Si j’ai parfois eu des doutes, parce que oui, préparer un séminaire de 2 jours sur les relations publiques pour des 5e année demande du temps. Réussir à capter l’attention d’un groupe de 35 jeunes un vendredi après-midi en leur parlant de KPI n’est pas une sinécure. La satisfaction de transmettre des savoirs et des expériences va au-delà de ces quelques péripéties.


Une remise en question permanente

Intervenir auprès d’étudiants signifie s’adresser à des presque professionnels qui ont pour la plupart déjà effectué des stages ou sont en alternance. Ils ont donc des connaissances qui peuvent compléter les miennes.

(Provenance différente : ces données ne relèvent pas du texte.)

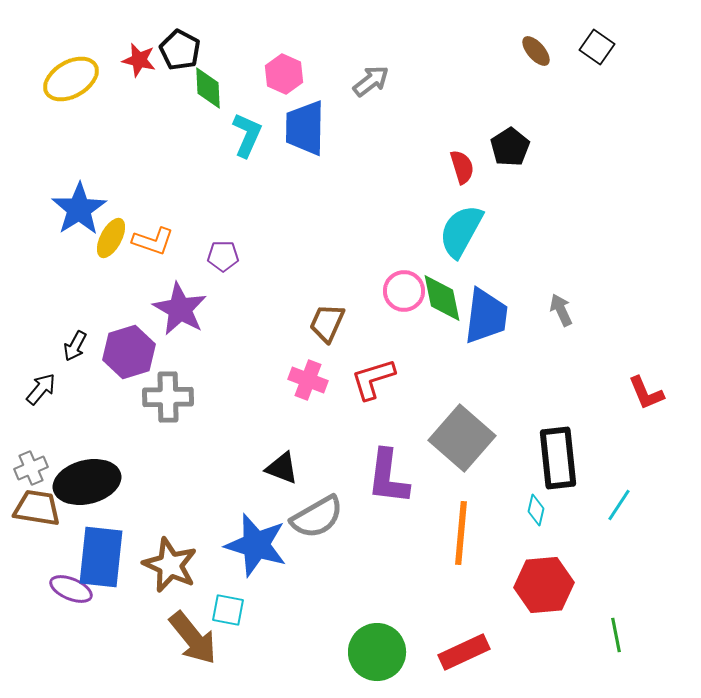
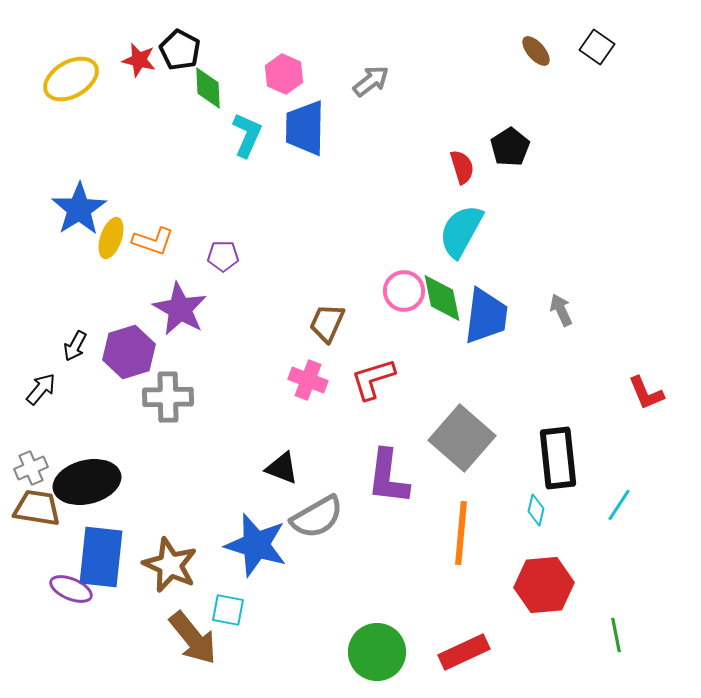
yellow ellipse at (111, 238): rotated 9 degrees counterclockwise
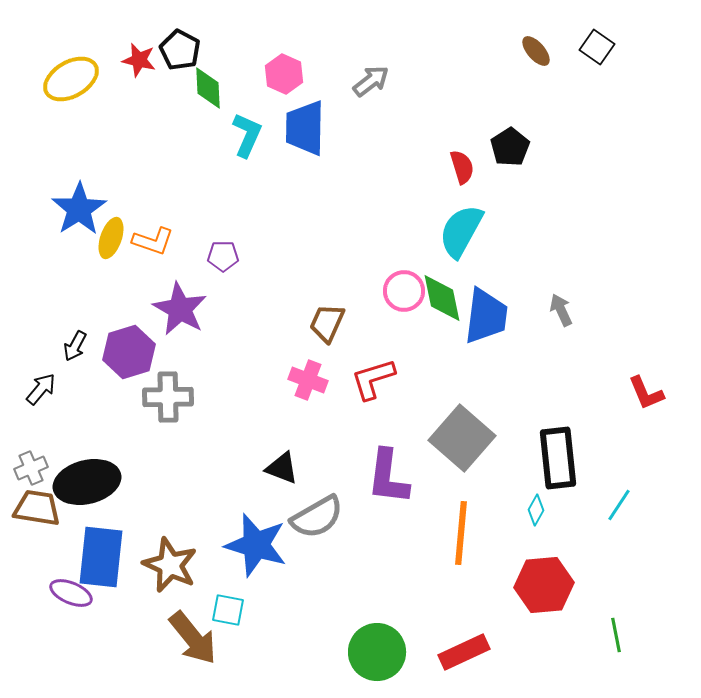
cyan diamond at (536, 510): rotated 16 degrees clockwise
purple ellipse at (71, 589): moved 4 px down
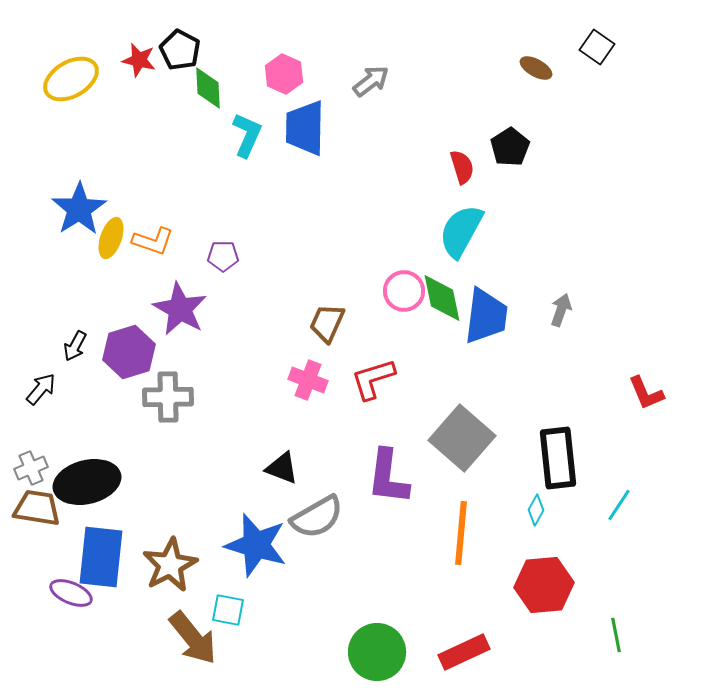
brown ellipse at (536, 51): moved 17 px down; rotated 20 degrees counterclockwise
gray arrow at (561, 310): rotated 44 degrees clockwise
brown star at (170, 565): rotated 20 degrees clockwise
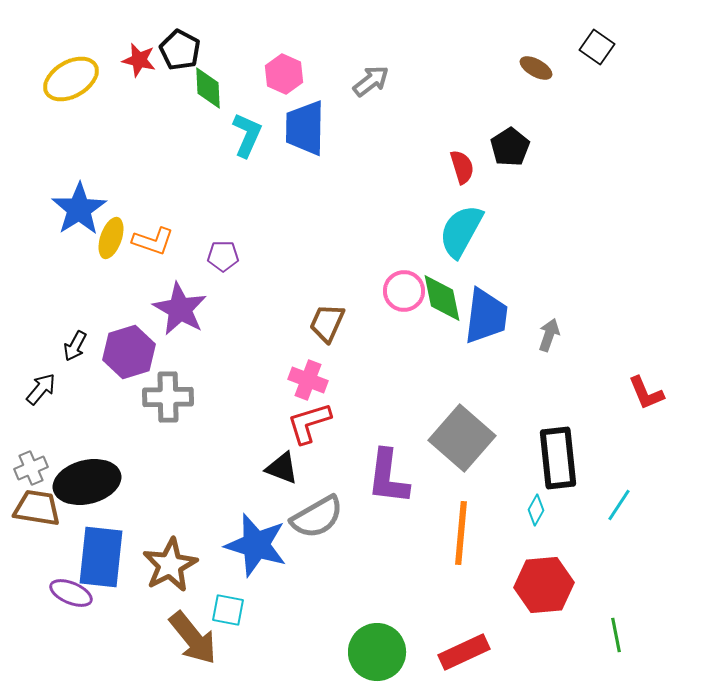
gray arrow at (561, 310): moved 12 px left, 25 px down
red L-shape at (373, 379): moved 64 px left, 44 px down
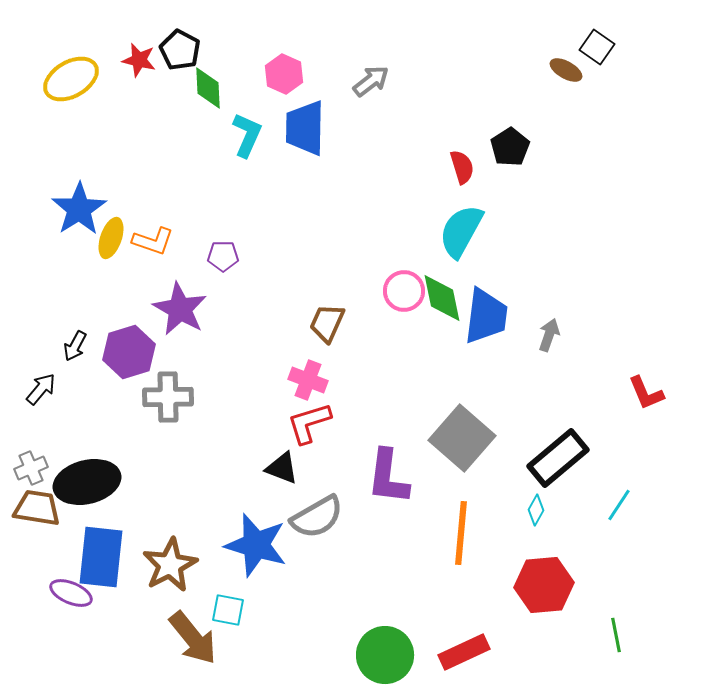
brown ellipse at (536, 68): moved 30 px right, 2 px down
black rectangle at (558, 458): rotated 56 degrees clockwise
green circle at (377, 652): moved 8 px right, 3 px down
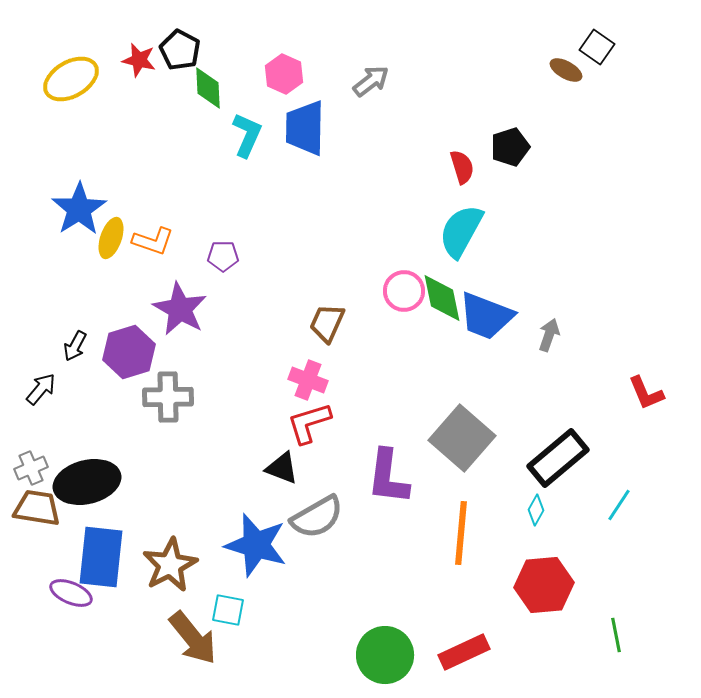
black pentagon at (510, 147): rotated 15 degrees clockwise
blue trapezoid at (486, 316): rotated 104 degrees clockwise
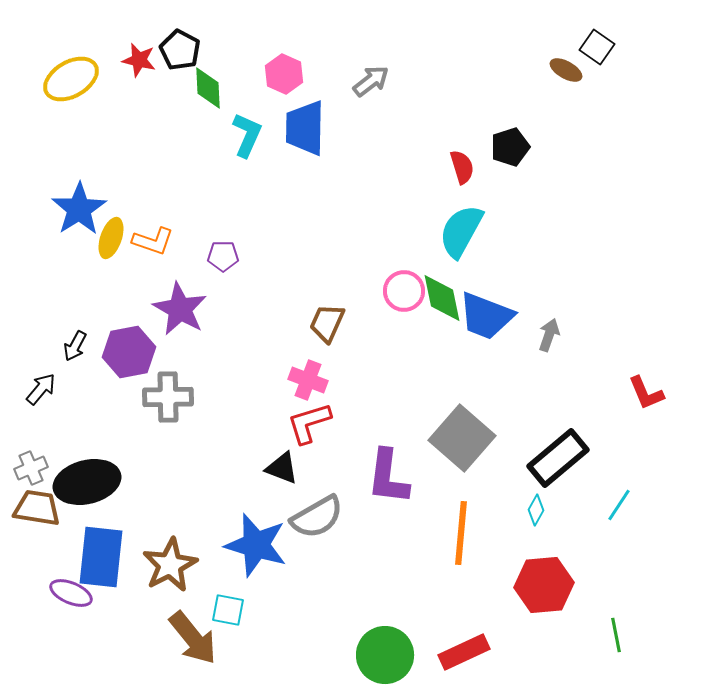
purple hexagon at (129, 352): rotated 6 degrees clockwise
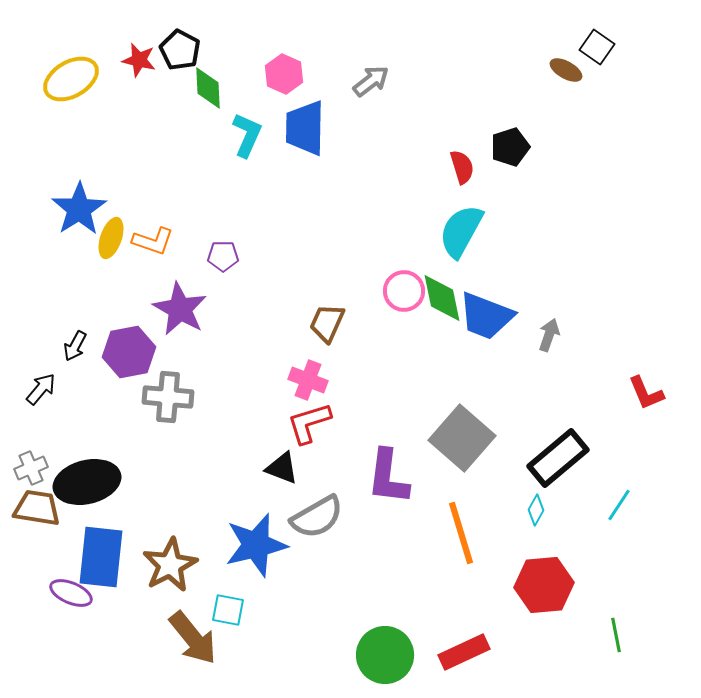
gray cross at (168, 397): rotated 6 degrees clockwise
orange line at (461, 533): rotated 22 degrees counterclockwise
blue star at (256, 545): rotated 30 degrees counterclockwise
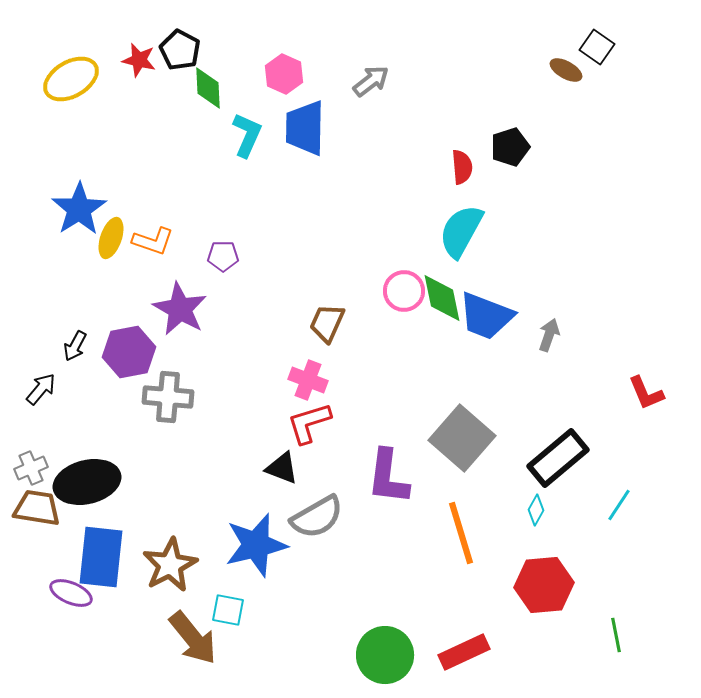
red semicircle at (462, 167): rotated 12 degrees clockwise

Ils ont souvent une vision pleine de fraîcheur des métiers de la communication. Les questions posées me forcent à sortir du jargon professionnel. Si eux ne me comprennent pas, il est fort probable que mes interlocuteurs chez mes clients, qui désormais sont rarement des communicants, ne me comprennent pas non plus. Reformuler, expliquer, entrer dans les détails pour convaincre du bien-fondé d’une réflexion ou d’actions à mener force à y entrer en profondeur.

Cette fraicheur s’évalue aussi avec certaines remarques pleines de bon sens sur le bien-fondé de pratiques qui finalement, ne sont plus pertinentes. Les deux dernières années ont bouleversé beaucoup de métiers, bousculé des habitudes et des certitudes. Avoir la capacité d’expliquer ces changements à la génération qui va vraiment mettre en œuvre toutes les évolutions de la communication s’avère passionnant.

Les consommateurs et les citoyens ont de nouvelles attentes, de nouvelles habitudes de consommer l’information, de nouvelles exigences quant aux marques. Les pratiques de tous les métiers de la communication ont changé et, grâce à mes interventions j’ai pu mesurer l’ampleur des réflexions dans le secteur, la capacité d’adaptation des agences d’évènementiel et aussi, malheureusement, le retour en force du greenwashing.

Finalement, ce sont aussi mes pratiques que je remets en question et que j’adapte, en pleine conscience.


Une veille quotidienne

Au-delà de la remise en cause de mes pratiques, enseigner permet aussi de les mettre en perspective. Si la veille a toujours fait partie de mon activité professionnelle, elle est aujourd’hui plus dense, plus variée et réellement quotidienne. Au-delà des tendances, outils et usages des consommateurs, une veille bien orientée nourrit la créativité.


Avec cette impression d’avoir le cerveau remis à jour en continu, forcément, la façon d’aborder une mission de conseil, qu’elle soit sur le long terme ou ponctuelle, est à chaque fois réellement différente.

Mon activité de conseil s’est considérablement enrichit en deux ans, et pour cela, « mes » clients peuvent dire MERCI à « mes » étudiants.


Et pour être exhaustive, dans l’ordre d’apparition chronologique, merci à Audencia SciencesCom’, Brassart, ISEG, Sup de Pub Paris et l’ESDM.